++++ PROVIDED DATA ++++

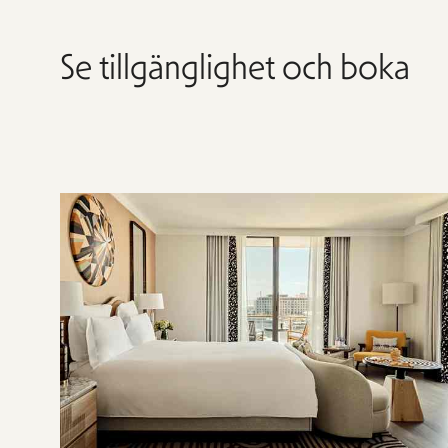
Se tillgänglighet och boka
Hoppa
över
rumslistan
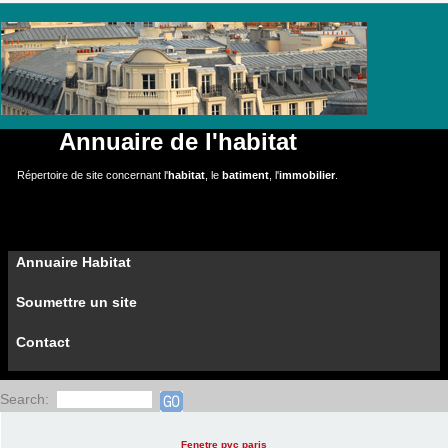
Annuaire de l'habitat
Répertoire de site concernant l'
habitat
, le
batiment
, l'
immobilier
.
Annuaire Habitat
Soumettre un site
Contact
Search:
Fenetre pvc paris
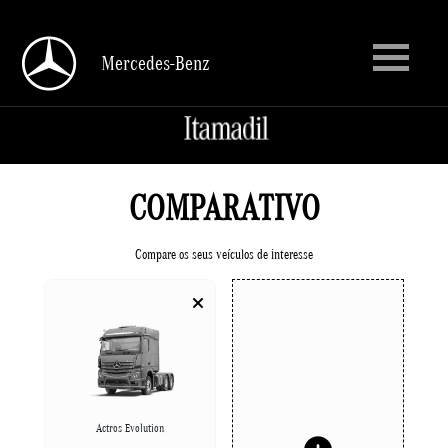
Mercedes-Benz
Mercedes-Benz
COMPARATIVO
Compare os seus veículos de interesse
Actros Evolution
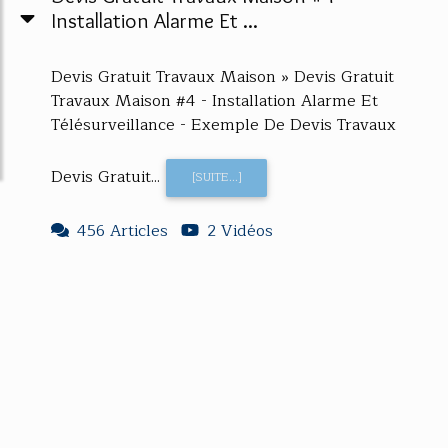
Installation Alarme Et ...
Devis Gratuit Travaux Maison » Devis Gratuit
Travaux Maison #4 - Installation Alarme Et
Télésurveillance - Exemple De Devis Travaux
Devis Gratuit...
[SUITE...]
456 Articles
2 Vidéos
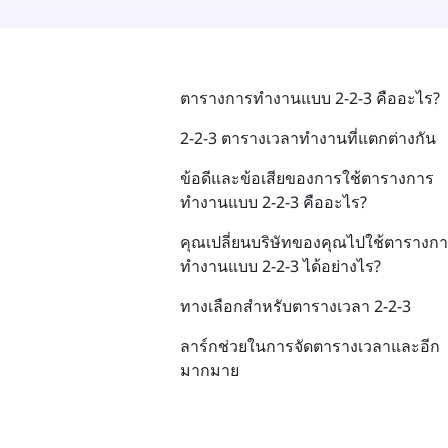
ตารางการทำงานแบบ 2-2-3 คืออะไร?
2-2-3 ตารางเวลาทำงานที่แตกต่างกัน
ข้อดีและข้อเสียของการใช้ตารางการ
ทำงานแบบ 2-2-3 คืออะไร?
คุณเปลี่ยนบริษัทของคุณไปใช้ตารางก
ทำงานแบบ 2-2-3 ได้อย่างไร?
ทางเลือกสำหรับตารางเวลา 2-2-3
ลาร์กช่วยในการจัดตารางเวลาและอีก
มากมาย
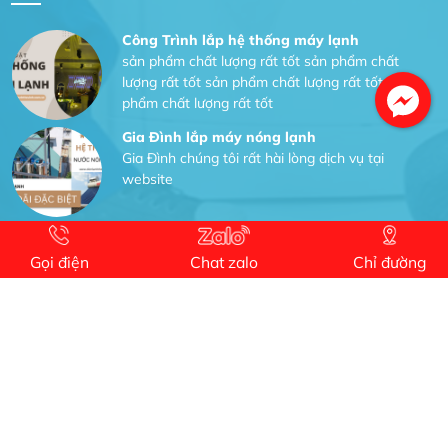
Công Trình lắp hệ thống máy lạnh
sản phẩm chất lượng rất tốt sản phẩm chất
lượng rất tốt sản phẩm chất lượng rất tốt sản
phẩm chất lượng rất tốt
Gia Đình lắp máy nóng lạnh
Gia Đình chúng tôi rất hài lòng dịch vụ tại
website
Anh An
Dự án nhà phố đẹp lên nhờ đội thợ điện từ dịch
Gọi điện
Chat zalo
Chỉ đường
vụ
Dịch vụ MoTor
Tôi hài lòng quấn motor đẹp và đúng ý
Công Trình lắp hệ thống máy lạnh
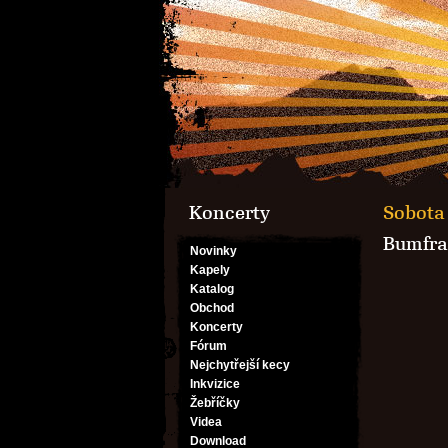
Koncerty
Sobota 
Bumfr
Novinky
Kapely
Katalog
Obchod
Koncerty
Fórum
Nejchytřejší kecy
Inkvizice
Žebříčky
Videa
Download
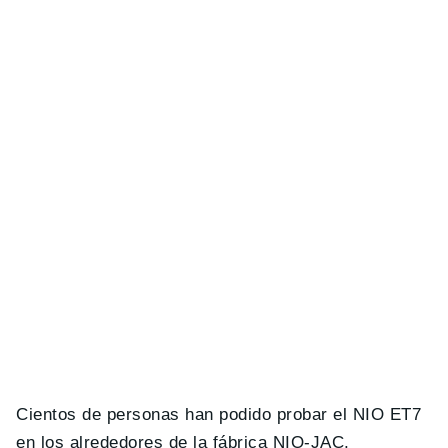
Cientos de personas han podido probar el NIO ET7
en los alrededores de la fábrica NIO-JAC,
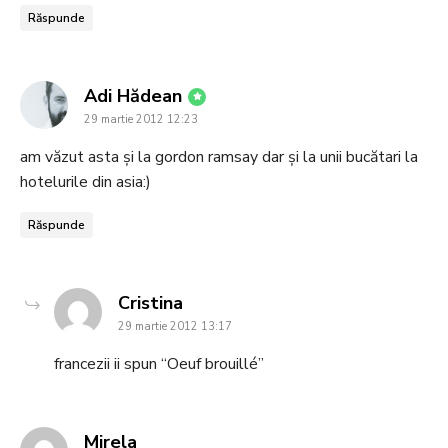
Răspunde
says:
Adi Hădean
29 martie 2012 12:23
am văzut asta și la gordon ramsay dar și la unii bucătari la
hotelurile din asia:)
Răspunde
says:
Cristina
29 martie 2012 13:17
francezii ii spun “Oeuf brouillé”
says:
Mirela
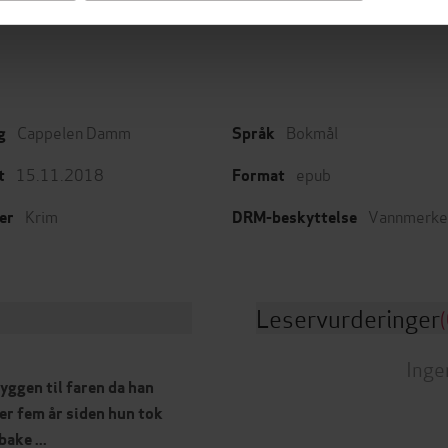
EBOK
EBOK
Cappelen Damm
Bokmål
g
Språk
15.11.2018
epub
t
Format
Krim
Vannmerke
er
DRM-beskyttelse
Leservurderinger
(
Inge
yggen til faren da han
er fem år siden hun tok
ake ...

++++
++++ PROVIDED DATA ++++

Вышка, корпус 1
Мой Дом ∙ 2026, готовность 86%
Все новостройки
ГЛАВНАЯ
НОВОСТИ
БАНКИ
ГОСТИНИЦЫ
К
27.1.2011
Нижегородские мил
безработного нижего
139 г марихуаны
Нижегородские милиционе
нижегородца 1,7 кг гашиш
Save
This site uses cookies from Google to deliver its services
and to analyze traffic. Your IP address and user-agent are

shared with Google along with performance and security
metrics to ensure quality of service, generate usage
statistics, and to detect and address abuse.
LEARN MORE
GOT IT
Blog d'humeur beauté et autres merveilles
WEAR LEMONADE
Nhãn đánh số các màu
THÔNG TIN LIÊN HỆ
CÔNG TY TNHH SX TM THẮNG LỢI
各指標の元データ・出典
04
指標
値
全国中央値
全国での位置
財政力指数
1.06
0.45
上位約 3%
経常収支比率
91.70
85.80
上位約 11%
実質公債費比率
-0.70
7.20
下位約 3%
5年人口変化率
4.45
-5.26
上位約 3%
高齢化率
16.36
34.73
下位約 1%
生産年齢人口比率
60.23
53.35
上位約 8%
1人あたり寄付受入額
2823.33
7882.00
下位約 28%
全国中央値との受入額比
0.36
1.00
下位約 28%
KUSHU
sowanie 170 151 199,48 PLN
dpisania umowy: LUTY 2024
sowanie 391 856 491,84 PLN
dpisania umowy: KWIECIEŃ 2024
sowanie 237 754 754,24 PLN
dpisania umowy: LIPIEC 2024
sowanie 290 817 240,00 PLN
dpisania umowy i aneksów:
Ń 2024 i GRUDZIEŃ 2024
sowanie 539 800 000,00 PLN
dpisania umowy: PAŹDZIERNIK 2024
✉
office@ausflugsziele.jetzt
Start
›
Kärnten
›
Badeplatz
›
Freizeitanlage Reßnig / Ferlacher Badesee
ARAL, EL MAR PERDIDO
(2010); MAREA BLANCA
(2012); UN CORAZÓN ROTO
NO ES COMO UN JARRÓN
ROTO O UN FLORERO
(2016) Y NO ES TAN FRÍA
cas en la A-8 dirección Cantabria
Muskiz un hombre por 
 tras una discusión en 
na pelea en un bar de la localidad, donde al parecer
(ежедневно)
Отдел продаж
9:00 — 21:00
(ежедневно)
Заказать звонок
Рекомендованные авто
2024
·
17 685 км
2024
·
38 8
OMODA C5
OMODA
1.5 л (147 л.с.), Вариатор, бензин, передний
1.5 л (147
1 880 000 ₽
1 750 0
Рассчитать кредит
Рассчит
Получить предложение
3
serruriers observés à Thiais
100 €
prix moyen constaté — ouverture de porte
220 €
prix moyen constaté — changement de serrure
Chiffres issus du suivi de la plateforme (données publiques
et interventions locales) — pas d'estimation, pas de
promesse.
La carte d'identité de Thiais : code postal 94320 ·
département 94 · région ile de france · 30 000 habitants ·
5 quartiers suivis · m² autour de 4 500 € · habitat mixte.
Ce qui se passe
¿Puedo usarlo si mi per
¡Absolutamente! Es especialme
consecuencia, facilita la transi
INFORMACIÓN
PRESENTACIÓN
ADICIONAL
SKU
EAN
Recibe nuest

++++

Given the records above, return the lines starting at the one that holds "Se tillgänglighet och boka" and ending at the one that holds "Télésurveillance - Exemple De Devis Travaux", exactly, and nothing besides; leave every picture out.

ANSWER TO THE PROBLEM:
Se tillgänglighet och boka
Hoppa
över
rumslistan
Annuaire de l'habitat
Répertoire de site concernant l'
habitat
, le
batiment
, l'
immobilier
.
Annuaire Habitat
Soumettre un site
Contact
Search:
Fenetre pvc paris
Mercedes-Benz
Mercedes-Benz
COMPARATIVO
Compare os seus veículos de interesse
Actros Evolution
Installation Alarme Et ...
Devis Gratuit Travaux Maison » Devis Gratuit
Travaux Maison #4 - Installation Alarme Et
Télésurveillance - Exemple De Devis Travaux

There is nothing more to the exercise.